Furthermore, these exercises are usually relatively boring despite their recognized efficacy. Thus, one may question the pertinence of such exercises for pre-pubertal schoolchildren. Indeed, children naturally prefer activities based on games that are often intermittent, short and more attractive than classical running [39]. In order to promote life-long physical activities, a broader base of physical education activities needs to be offered to reinforce the fact that it is not necessary for young people to be talented sports athletes but rather just to be active and healthy. While motor, cognitive, social, spiritual, cultural and moral developments are valid areas of learning, they can be inconsistent with maximizing participation in health-enhancing physical activities [32]. In this context, several studies have proposed game-based exercise programmes and have shown that shorter games as well as specific and integrated exercises may improve aerobic fitness through high-intensity stimulation (over 90% of maximal heart rate (HRmax)) [22].

Additionally, it is interesting to note that exercises using shorter games in team sports such as soccer might be an excellent alternative to intermittent exercises and might develop aerobic capacity in addition to technical and tactical aspects [29]. Furthermore, even if this mode of exercising pattern is empirically practised at school by young pupils, to the best of our knowledge, no study has yet described cardiac responses, feeling, and effort perception during school games activities in order to objectively assess their possible usefulness as a means of cardiovascular stimulation in pre-pubertal children. There-fore, the aim of this study was then to measure the HR responses, the feeling, and the ratings of perceived exertion (RPE) during a lesson of games activity compared to those recorded during intermittent exercise used as a reference mode of exercise aimed at developing aerobic capacity.

MATERIALS AND METHODS

Subjects

Nineteen schoolboys (age: 11.3±0.6 years, height: 142.3± 3.4 cm and body mass: 35.4±5.6 kg) volunteered to participate in this study.
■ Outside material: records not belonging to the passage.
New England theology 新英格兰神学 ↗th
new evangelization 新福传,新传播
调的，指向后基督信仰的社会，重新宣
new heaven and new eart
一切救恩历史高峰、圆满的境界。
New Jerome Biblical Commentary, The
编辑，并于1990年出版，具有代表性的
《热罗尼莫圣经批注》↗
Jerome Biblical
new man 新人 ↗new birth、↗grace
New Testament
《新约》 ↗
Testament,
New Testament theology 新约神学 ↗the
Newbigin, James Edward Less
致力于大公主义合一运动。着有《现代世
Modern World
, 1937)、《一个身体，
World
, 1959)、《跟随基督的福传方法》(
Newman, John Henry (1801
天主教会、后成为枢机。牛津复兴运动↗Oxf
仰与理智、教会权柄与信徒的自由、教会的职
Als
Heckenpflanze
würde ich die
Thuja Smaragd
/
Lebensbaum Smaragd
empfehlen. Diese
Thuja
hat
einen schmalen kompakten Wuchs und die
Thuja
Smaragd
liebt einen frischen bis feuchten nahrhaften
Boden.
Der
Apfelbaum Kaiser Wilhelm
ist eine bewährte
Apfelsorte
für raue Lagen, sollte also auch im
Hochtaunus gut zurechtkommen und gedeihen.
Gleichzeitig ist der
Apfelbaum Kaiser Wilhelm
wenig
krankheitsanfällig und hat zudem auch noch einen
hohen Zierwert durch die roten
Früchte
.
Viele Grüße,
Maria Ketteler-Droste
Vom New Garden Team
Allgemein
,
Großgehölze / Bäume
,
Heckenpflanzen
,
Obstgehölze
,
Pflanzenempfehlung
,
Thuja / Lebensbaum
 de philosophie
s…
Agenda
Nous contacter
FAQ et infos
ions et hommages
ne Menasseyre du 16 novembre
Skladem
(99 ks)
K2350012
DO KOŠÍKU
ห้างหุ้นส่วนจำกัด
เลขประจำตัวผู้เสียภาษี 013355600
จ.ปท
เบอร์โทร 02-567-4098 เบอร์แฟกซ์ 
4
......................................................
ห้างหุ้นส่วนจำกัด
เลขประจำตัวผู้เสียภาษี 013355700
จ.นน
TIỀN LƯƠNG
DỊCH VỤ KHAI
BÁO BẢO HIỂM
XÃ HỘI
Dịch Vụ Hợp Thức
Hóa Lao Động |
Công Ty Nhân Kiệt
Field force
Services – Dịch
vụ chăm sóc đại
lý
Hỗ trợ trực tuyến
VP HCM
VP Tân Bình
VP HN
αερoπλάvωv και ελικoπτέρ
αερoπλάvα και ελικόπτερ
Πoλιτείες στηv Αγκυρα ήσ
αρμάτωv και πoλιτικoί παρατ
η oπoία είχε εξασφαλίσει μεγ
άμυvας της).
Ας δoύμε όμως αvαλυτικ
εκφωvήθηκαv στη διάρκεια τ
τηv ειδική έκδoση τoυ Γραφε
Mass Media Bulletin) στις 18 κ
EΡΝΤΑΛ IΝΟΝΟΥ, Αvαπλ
Before beginning the protocol, all subjects underwent a complete medical check-up (heart rate, blood pressure, oxygen saturation, etc.) by an experienced paediatrician to eliminate any sick children or those suffering from any pathology. The same physician determined that children were in the pre-pubertal stage according to Tanner's method [33]. The children practised PA only at school, for a two-hour session each week. All subjects and their parents were informed about the nature and the experimental protocol before they signed written informed consent. The study protocol was approved by the ethical University committee and was designed in accordance with principles of the Helsinki Declaration of Human Rights.

Procedures

All subjects performed a 20-metre Shuttle Run Test (20-MST) to determine their maximal aerobic speed (MAS) [23]. The latter test was performed twice, with a one-week interval, in order to habituate the subjects to the test effort pattern. After performing the maximal test, in the next week's physical education lesson, the subjects randomly performed two types of training lasting 12 minutes each, as follows:

1. An intermittent running exercise consisting of 3 sets of 2 minutes of running at 100% of the MAS with 2 minutes of passive recovery in between, as a model of intermittent training sample;

2. A Tunisian traditional exercise game called “Raqassa” also played for 3 sets of 2 min with 2 min of passive recovery in between.

A period of recovery of 15 min separated the two exercise bouts, and a 15-min standardized warm-up was performed at the beginning of the session.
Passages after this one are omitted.